1. Quickstart#

First let import the modules to work with. Some functionalities of aleimi may not be available on PyPi or Conda yet. This could be because the new version is not yet release, but in brief it is going to be. You could install directly from the repo if some problem pops up. Just paste the following in a code cell:

! pip install git+https://github.com/ale94mleon/aleimi.git@main

1.1. As a command line#

The command line interface of aleimi should be straightforward. It only needs the path were the molecules are and (if needed) a configuration yaml file with the parameters definition.

! aleimi-run -h
usage: aleimi-run [-h] [-p PARAMS] [-v] suppl

positional arguments:
  suppl                 The path to the directory were the molecule(s) is(are)

optional arguments:
  -h, --help            show this help message and exit
  -p PARAMS, --params PARAMS
                        Parameters to run ALEIMI
  -v, --version         show program's version number and exit

Import modules to work

import tempfile, os, yaml
import pandas as pd
import glob
# If you wnat to keep the files and explore the directory, set make_tmp_file = False
make_tmp_file = True

if make_tmp_file:
    tmp_path = tempfile.TemporaryDirectory()
    os.chdir(tmp_path.name)
else:
    os.makedirs('wd', exist_ok=True)
    os.chdir('wd')

We will use a .smi input.
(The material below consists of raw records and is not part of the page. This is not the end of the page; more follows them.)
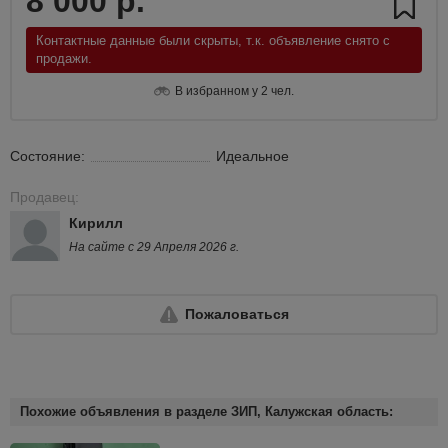
8 000 р.
Контактные данные были скрыты, т.к. объявление снято с
продажи.
В избранном у 2 чел.
Состояние:
Идеальное
Продавец:
Кирилл
На сайте с 29 Апреля 2026 г.
Пожаловаться
Похожие объявления в разделе ЗИП, Калужская область:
In reality we could use as input any molecule with extension: psb, mol, mol2 or smi. In this file we will define three molecules based on their SMILES representation.

suppl = 'suppl.smi'

with open(suppl, 'w') as s:
    s.write("COC(=O)C=1C=CC(=CC1)S(=O)(=O)N\nCCO\nCNCO")
! cat suppl.smi
COC(=O)C=1C=CC(=CC1)S(=O)(=O)N
CCO
CNCO
params = {
# aleimi.confgen.main
# Number of randoms conformations to generate, usually more than 1000 is recommended.
'numConfs': 10,
'rdkit_d_RMSD': 0.2,
# We will not optimize at classical level, only use the distance geometry method of RDKit
'UFF': False,
# The num,ber of threads for the conformer generation and/or classical optimization
'rdkit_numThreads': 0,
# Definition of the semi-empirical job, here we are using implicit solvent (EPS=78.4)
'mopac_keywords': 'PM7 precise ef xyz geo-ok t=3h EPS=78.4',

# aleimi.boltzmann.main
# Cutoff to consider redundant conformation, respect to the geometry
'Bd_rmsd': 1.0,
# Cutoff to consider redundant conformation, respect to the energy
'Bd_E': 0.0,

# aleimi.extractor.main
# How many conformation will pass for the refinement step at DF-MP2/6-31+G(d)/heavy-aug-cc-pvdz-jkfit
"energy_cut": 2,
# Engine to prepare the file for QM refinement, a frequency calculation will also be carry out in order to ensure that the critical point is a minimum and not a seattle point.
# in the Potential Energy Surface.
"engine": 'psi4',
}
with open('params.yml', 'w') as p:
    yaml.dump(params, p)

! cat params.yml
BOutPath: true
Bd_E: 0.0001
Bd_rmsd: 2.0
UFF: false
energy_cut: 2
engine: psi4
mopac_keywords: PM7 precise ef xyz geo-ok t=3h EPS=78.4
numConfs: 10
rdkit_d_RMSD: 0.2
rdkit_numThreads: 0

Now we just need to run aleimi from the command line

! aleimi-run suppl.smi --params params.yml
Resumen

Se están generando 10 conformaciones para la molécula con Id = 1...
Calculando RMSD ...
conf_mol_1:  10/10
Archivos de salida: conf_mol_1.sdf, conf_mol_1.mop
Número de átomos: 23

Se están generando 10 conformaciones para la molécula con Id = 2...
Calculando RMSD ...
conf_mol_2:  10/10
Archivos de salida: conf_mol_2.sdf, conf_mol_2.mop
Número de átomos: 9

Se están generando 10 conformaciones para la molécula con Id = 3...
Calculando RMSD ...
conf_mol_3:  10/10
Archivos de salida: conf_mol_3.sdf, conf_mol_3.mop
Número de átomos: 11

conf_mol_1
Mopac is running ...
Done!
'mopac'  13099.86 ms
conf_mol_2
Mopac is running ...
Done!
'mopac'  1446.40 ms
conf_mol_3
Mopac is running ...
Done!
'mopac'  6105.99 ms

In the working directory we will have for every input molecule:

  • *.sdf the stochastic conformation generated through RDKit.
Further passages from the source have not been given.